Payment artifacts such as invoices take quite some human effort to review and process for payments. If OCR and allied technologies can be leveraged to make that process more efficient, less error-prone and requiring much less human effort, it could address a gap in the market where more and more services dont have to spend enormous amounts for payments/documents processing
What it does
The vision (a schematic is attached) is to automate end-to-end process as outlined above, where adding an invoice (image file) would trigger a process which would extract relevant fields using Form Recognizer and persist to both Graph/Table API(s) of CosmosDB. That would allow for REST APIs to expose the parsed invoice's fields for either further review or process it further for payment processing.
Given a limited time-budget(less than 25 hours) , only the invoice parsing and persisting to CosmosDB is complete.
The reason why Graph as well as Table API(s) were used were for two different purposes? Table API(s) provide schema-less facility with certain SQL characteristics while the Graph API provides ways to probe relationships between vendors and customers.
How we built it
Initial ideation was very elaborate but quickly settled on something tractable with limited time budget of less than 30 hours. Built using Python/Azure SDKs. Most orchestrations are not automated and have been done using the Azure portal.
Challenges we ran into
Mostly trying out the API(s) and linking them to work as a process.

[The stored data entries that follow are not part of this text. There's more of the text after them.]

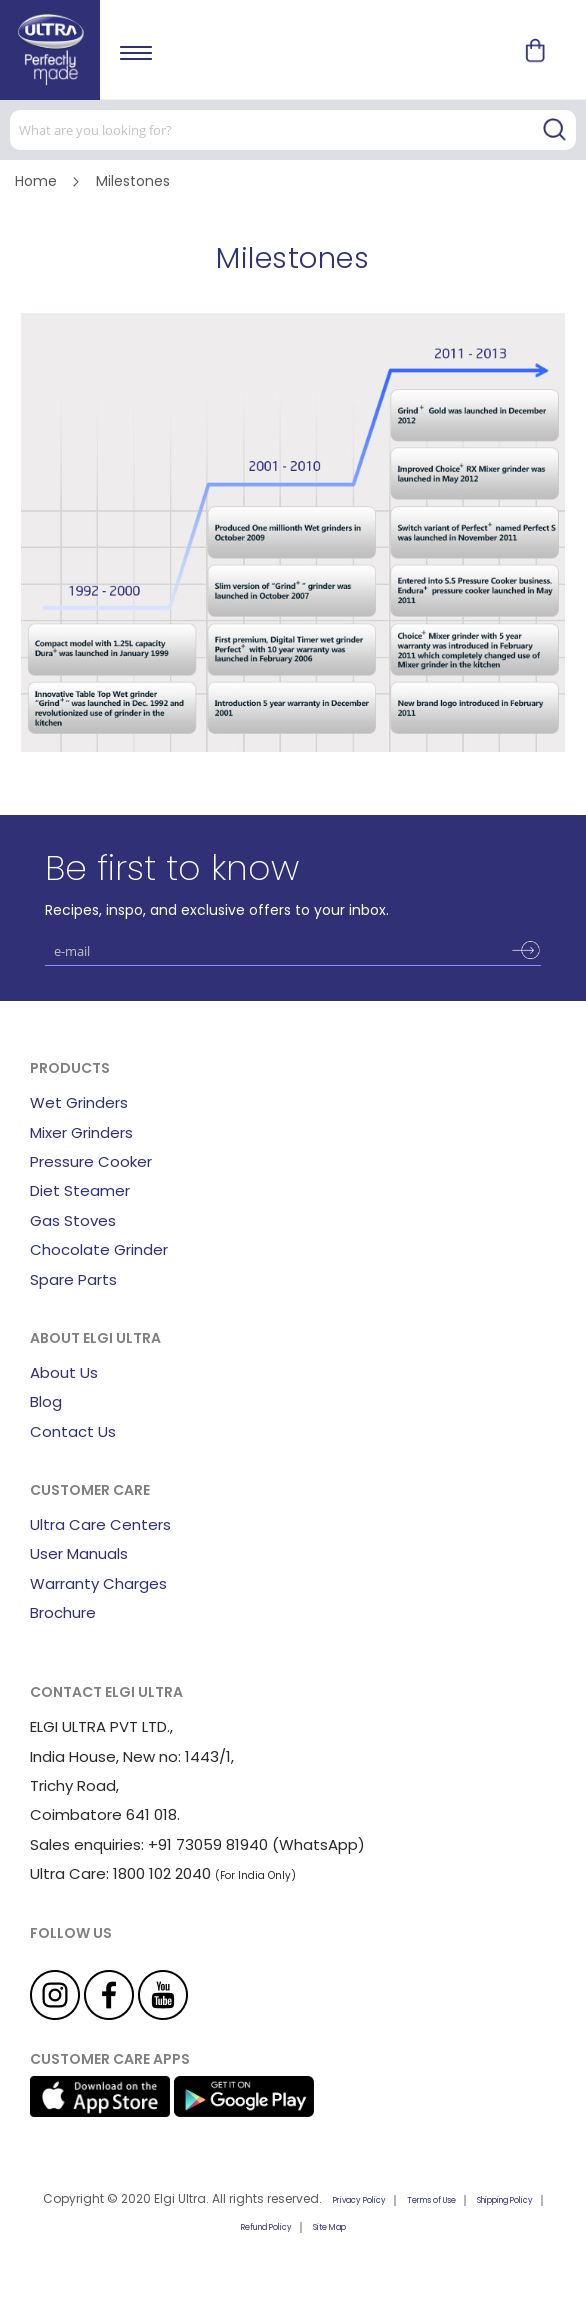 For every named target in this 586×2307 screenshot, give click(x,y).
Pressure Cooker (91, 1161)
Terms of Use (431, 2200)
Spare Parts (73, 1279)
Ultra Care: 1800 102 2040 (120, 1873)
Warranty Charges (98, 1583)
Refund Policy (266, 2227)
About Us (64, 1372)
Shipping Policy (505, 2200)
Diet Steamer (80, 1190)
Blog (46, 1401)
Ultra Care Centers (100, 1524)
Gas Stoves (73, 1220)
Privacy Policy (359, 2200)
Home (38, 181)
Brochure (63, 1612)
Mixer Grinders (81, 1132)
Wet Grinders (79, 1102)
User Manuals (79, 1553)
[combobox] (293, 130)
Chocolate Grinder (99, 1249)
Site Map (329, 2227)
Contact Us (73, 1431) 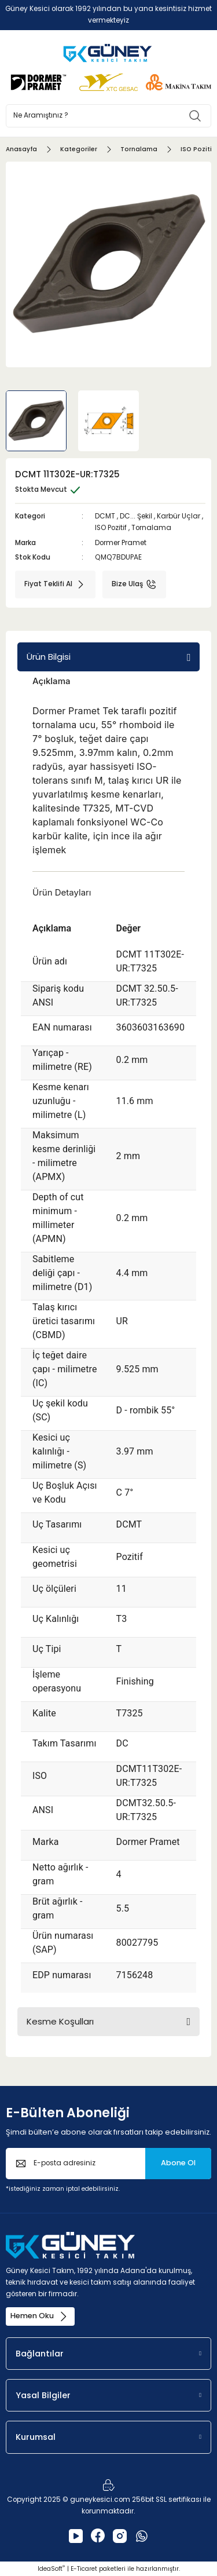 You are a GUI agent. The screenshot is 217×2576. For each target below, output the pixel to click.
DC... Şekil (136, 516)
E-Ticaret (84, 2568)
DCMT (105, 516)
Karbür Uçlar (178, 516)
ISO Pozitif (111, 527)
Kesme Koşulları (60, 2021)
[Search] (108, 115)
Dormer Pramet (120, 542)
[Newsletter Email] (108, 2163)
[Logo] (108, 52)
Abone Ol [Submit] (178, 2163)
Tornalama (151, 527)
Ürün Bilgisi (49, 657)
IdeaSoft (51, 2568) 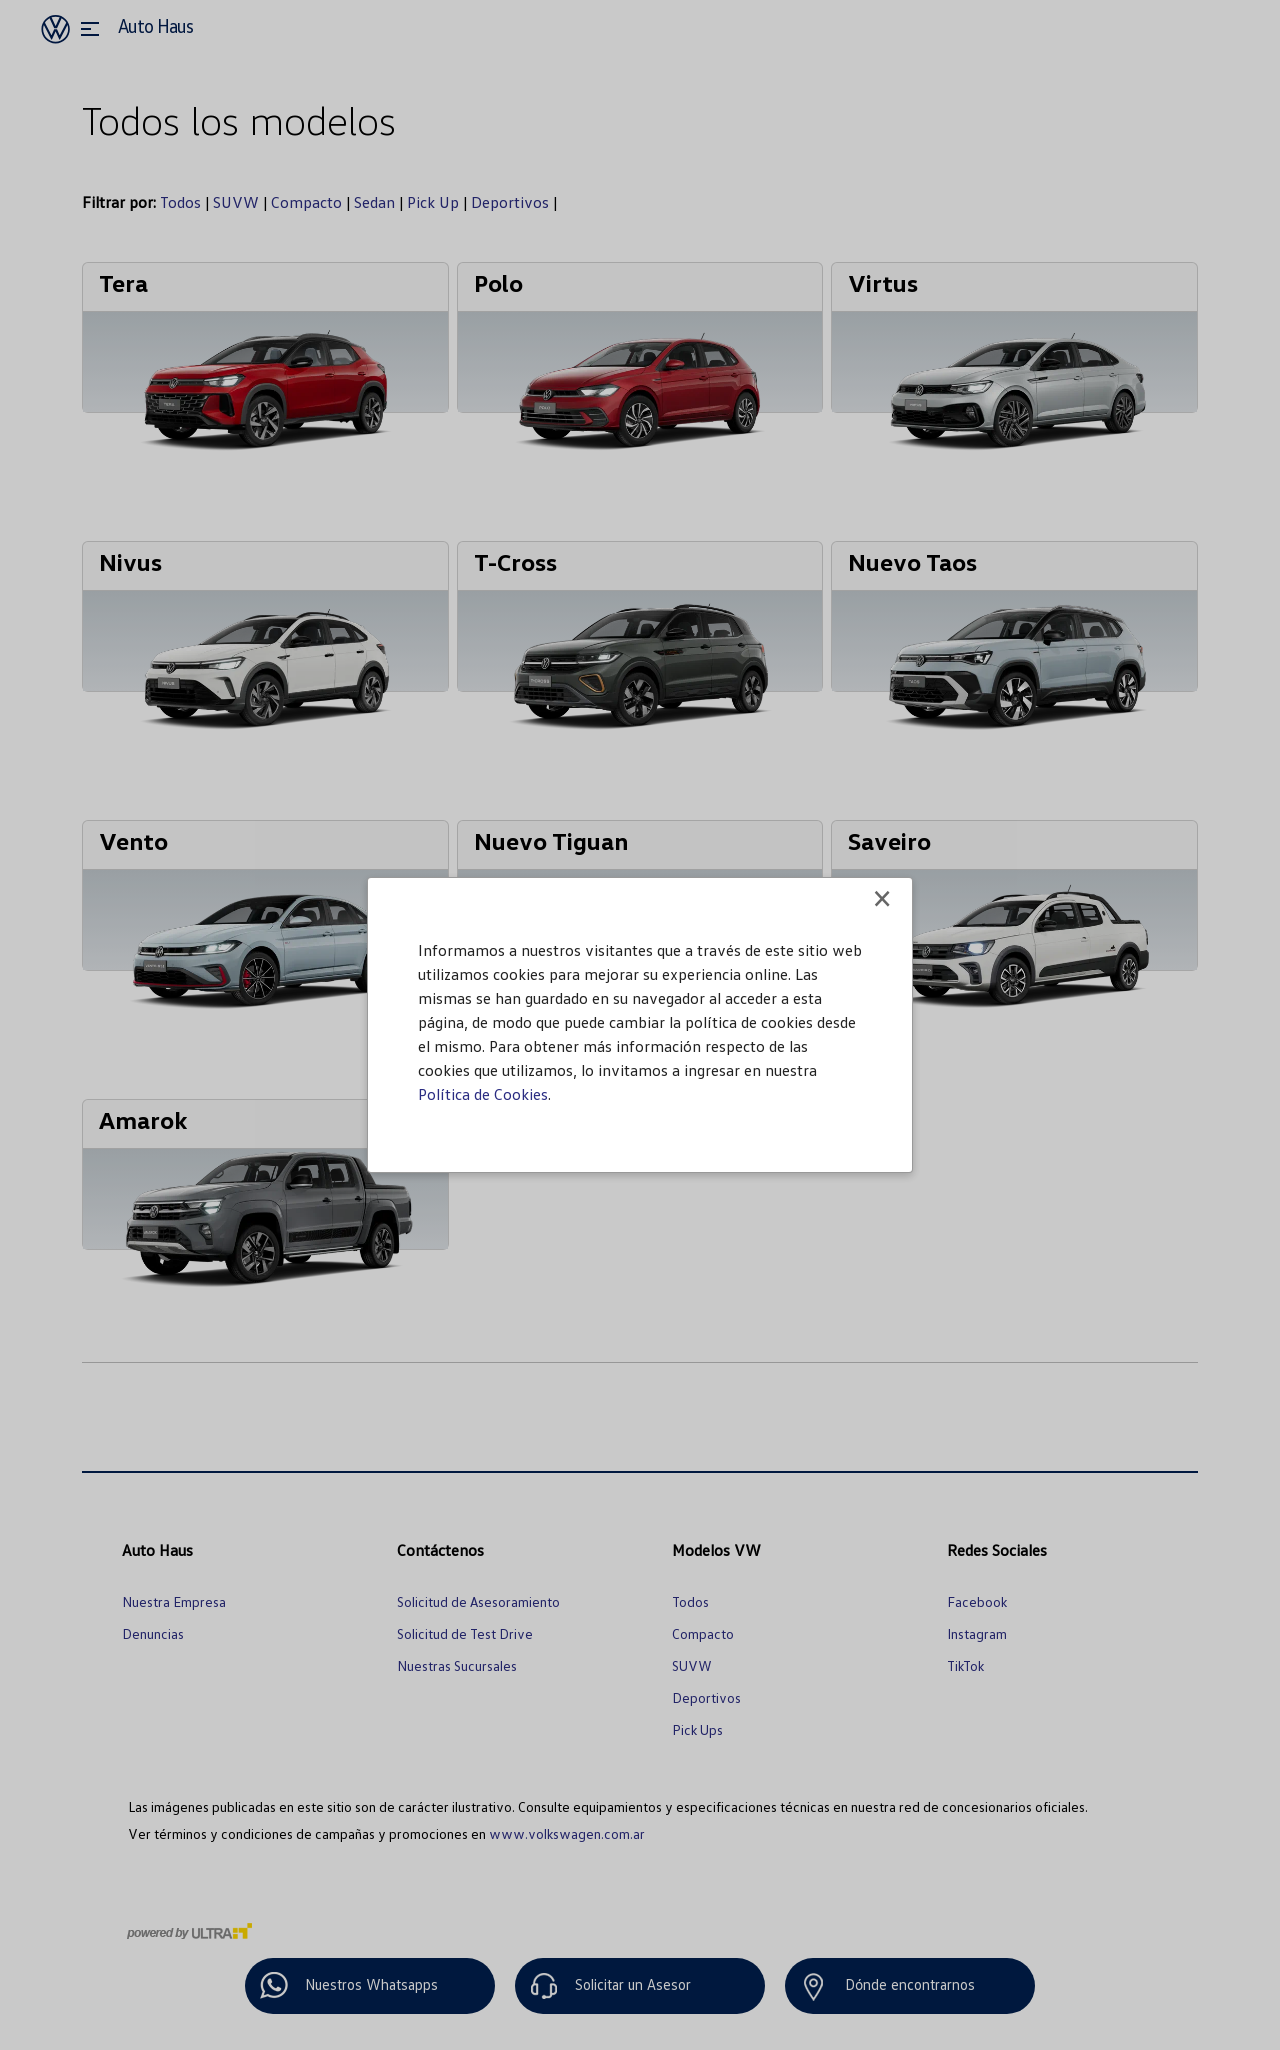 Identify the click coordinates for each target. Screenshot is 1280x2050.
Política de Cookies (483, 1094) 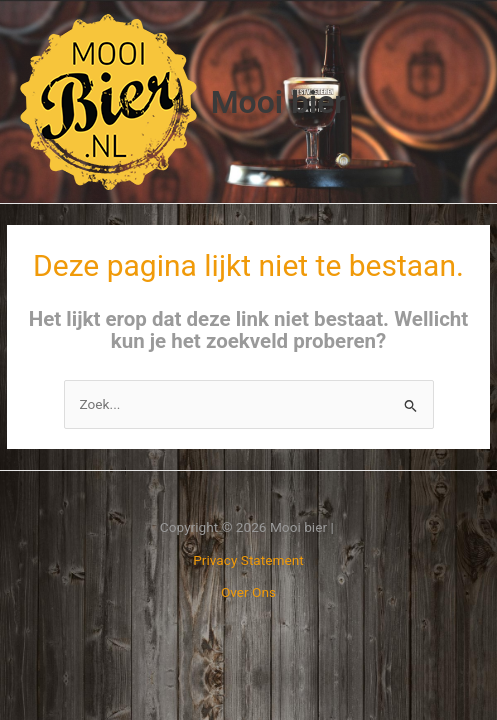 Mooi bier (278, 102)
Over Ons (248, 592)
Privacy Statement (248, 560)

Accomplishments that we're proud of
Automated process from storage to OCR to persistence. Just the API to expose the parsed invoices is missing.
What we learned
Its pretty simple to use the Azure SDK(s) compared to the other major cloud platforms. Automated orchestration facilities is still lagging compared to other providers.
Some of the Azure API/SDK seem to be in flux and AI/SDK signatures keep changing which requires more effort to refactor.
What's next for Automated Invoice processor
A server-less set of functions to run this process on a trigger. Linkages to Anamoly detector as well as
Personalizer would be ideal.
Integration with Azure Communication services for automated payment authorization based on confidence metrics of Form Recognizer would also be ideal.